Estate Planning Helps with Your Financial Affairs and Protects Your Heirs
Estate planning can start when you are young; you don’t need to be super rich to have one. You can learn and benefit from estate planning regardless of age or financial status. The prerequisite? An asset or more to leave behind.
An estate is the total assets and liabilities someone holds at their death. Think about that for a few seconds. What do you own? How about real estate (home or land), investments, life insurance, or personal possessions, like a car, boat, furniture, and art?
Two essential terms are:
‘probate estate,’ which is a somewhat familiar term, is the estate of someone who has passed away without a will, and
‘trust estate’ refers to assets passed into a trust AFTER death.
What is an Estate Plan?
An estate plan is a written record of your wishes and intentions and allows YOU the opportunity to state how YOUR assets (property, belongings, cash, etc.) are distributed; people or organization(s) you care about.
If you somehow don’t indicate in writing your wishes and intentions before your death, then the state steps in, and probate courts will make them for you. The result might not be what you wanted or take care of your family.
Estate Planning Beyond the Will
Many people consider a will and an estate plan to be the same thing. They're not. Both will and estate plans provide instructions on handling your goods and assets after your death, but estate planning encompasses much more.
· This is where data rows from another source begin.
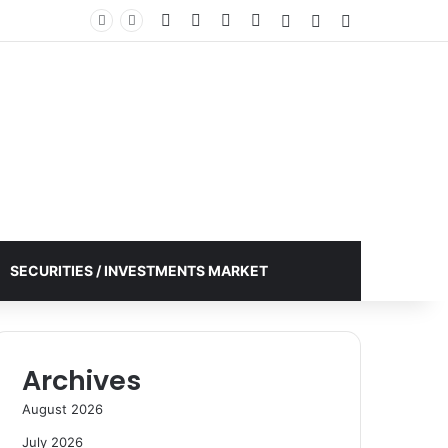
Facebook
X
YouTube
Instagram
Log In
Random Article
Sidebar
SECURITIES / INVESTMENTS MARKET
Archives
August 2026
July 2026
If you cannot provide instructions yourself, you'll need to set up durable powers of attorney to appoint individuals to make medical and financial decisions.
If you become incapacitated, you'll need to assign medical directives to outline the kinds of medical treatment you want (or don't want).
Assign beneficiary designations to explain who should receive money from life insurance policies, annuities, retirement accounts, and other financial accounts.
Create one or more trusts to facilitate the passing of property to your heirs and provide tax benefits for both you and your beneficiaries.
Estate planning saves time and money.
The state laws where you live and own property determine what happens to your assets when you die without a will. If that happens, it is called "intestate." The probate court names a representative to distribute your assets, and in many cases, the surviving spouse gets this job. But if no surviving spouse exists or another close family member is willing or able to do the job, the court will name a public trustee to distribute your assets according to state law.
While all this is happening, no one can touch your assets or carry out your directives. They're frozen until the court system combs through every detail of your estate, applies state laws, pays off debts, and decides how to allocate your assets.
The probate process involves paperwork with court appearances by lawyers; fees are paid from the estate, which can be time-consuming and expensive. So, to circumvent that, you can significantly reduce the time and expense of dying intestate by estate planning.
Ensure all your investment accounts (IRAs, 401(k)s, other brokerage/bank accounts) have correct, living beneficiaries. These designations render bequests in a will unnecessary.
Create a will that names an executor of your estate.